La campagne électorale pour la présidentielle de février 2019, avait bien démarré au Sénégal. Les 5 candidats en lice ont déjà sillonné plusieurs régions du pays. Il y a eu quelques fois des échauffourées, mais pas de débordements graves. En revanche, dimanche dernier, la ville de Tambacounda (Est du pays) a connu une journée sanglante.
La milice de la garde rapprochée du candidat du Parti pour l’Unité et le Rassemblement (PUR) du Pr El Hadj Issa Sall aurait tué deux jeunes militants de Benno Bokk Yaakaar (majorité présidentielle), qui leur aurait barré la route, à l’entrée de la ville de Tambacounda.
Ces évènements douloureux du 10 février 2019, rappellent d’autres évènements, plus douloureux, du 16 février 1994, lorsque des éléments du Mouvement Moustarchidine Wal Moustarchidate (Mouvement religieux), géniteur du PUR, avaient attaqué le bus de la police, en plein centre de Dakar et tué six policiers !
Ce qui s’est passé dimanche 10 février à Tambacounda, ressemble, à bien des égards, à ce qui s’était passé le 16 février 1994 au boulevard Général De Gaule, en plein centre de Dakar. Dimanche dernier, les éléments de la garde rapprochée du candidat El Hadj Issa Sall du PUR ont abattu les jeunes Ibrahima Diop et Cheikh Touré, tous deux membres de la coalition Benno Bokk Yaakaar. Il y a eu plusieurs blessés, dont des journalistes, chargés de couvrir la campagne du candidat Issa Sall. Du côté du PUR, l’on pointe un doigt accusateur vers Benno Bokk Yaakaar dont “les militants tentaient de les encercler“, disent-ils.
Les faits sont d’une gravité extrême, d’autant que le PUR s’adosse à un mouvement religieux (Al Moustarchidine wal Moustarchidate) dont le guide moral, Serigne Moustapha Sy est aussi, Président-fondateur du PUR. Or, en juin 1993, ce même Moustapha Sy fut arrêté, suite à des critiques acerbes tenues, à l’encontre du régime d’Abdou Diouf.

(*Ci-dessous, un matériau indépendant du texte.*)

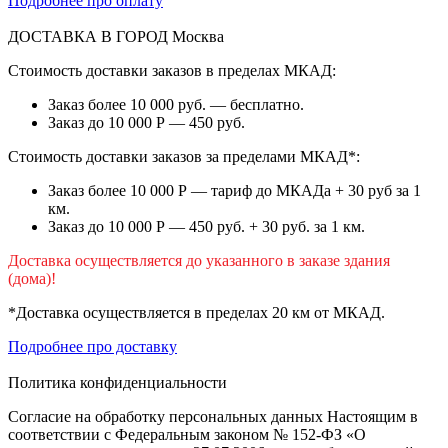
Подробнее про оплату
ДОСТАВКА В ГОРОД
Москва
Стоимость доставки заказов в пределах МКАД:
Заказ более 10 000 руб. — бесплатно.
Заказ до 10 000 Р — 450 руб.
Стоимость доставки заказов за пределами МКАД*:
Заказ более 10 000 Р — тариф до МКАДа + 30 руб за 1
км.
Заказ до 10 000 Р — 450 руб. + 30 руб. за 1 км.
Доставка осуществляется до указанного в заказе здания
(дома)!
*Доставка осуществляется в пределах 20 км от МКАД.
Подробнее про доставку
Политика конфиденциальности
Согласие на обработку персональных данных Настоящим в
соответствии с Федеральным законом № 152-ФЗ «О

Le 16 février 1994, alors que Me Abdoulaye Wade dirigeait un meeting politique de la Coordination des Forces Démocratiques (CFD), au boulevard Général De Gaule, en plein centre de Dakar, Serigne Habib Sy, frère cadet de Serigne Moustapha, lui arracha le micro pour dire “que le temps était à l’action et non au palabre“. Et Me Wade de dire : “ Vous voulez marcher, eh bien marchez “, lança-t-il.
Ce fut le déferlement d’une horde de jeunes moustarchides, armés d’armes blanches et d’explosifs. Le bus de la police, fut la cible des assaillants qui ont mis le feu sur les forces de l’ordre qui tentaient de se sauver. Le bilan est pathétique : six policiers tués et d’autres blessés. De nombreuses arrestations furent opérées dans les rangs du Mouvement des Moustarchidine et, le même jour, “le ministre de l’Intérieur, de l’époque, feu Djibo Kâ, lors d’une déclaration télévisée, annonce par décret numéro 001123 du 17 février 94 l’interdiction sur tout le territoire national des activités du mouvement des Moustarchidines“.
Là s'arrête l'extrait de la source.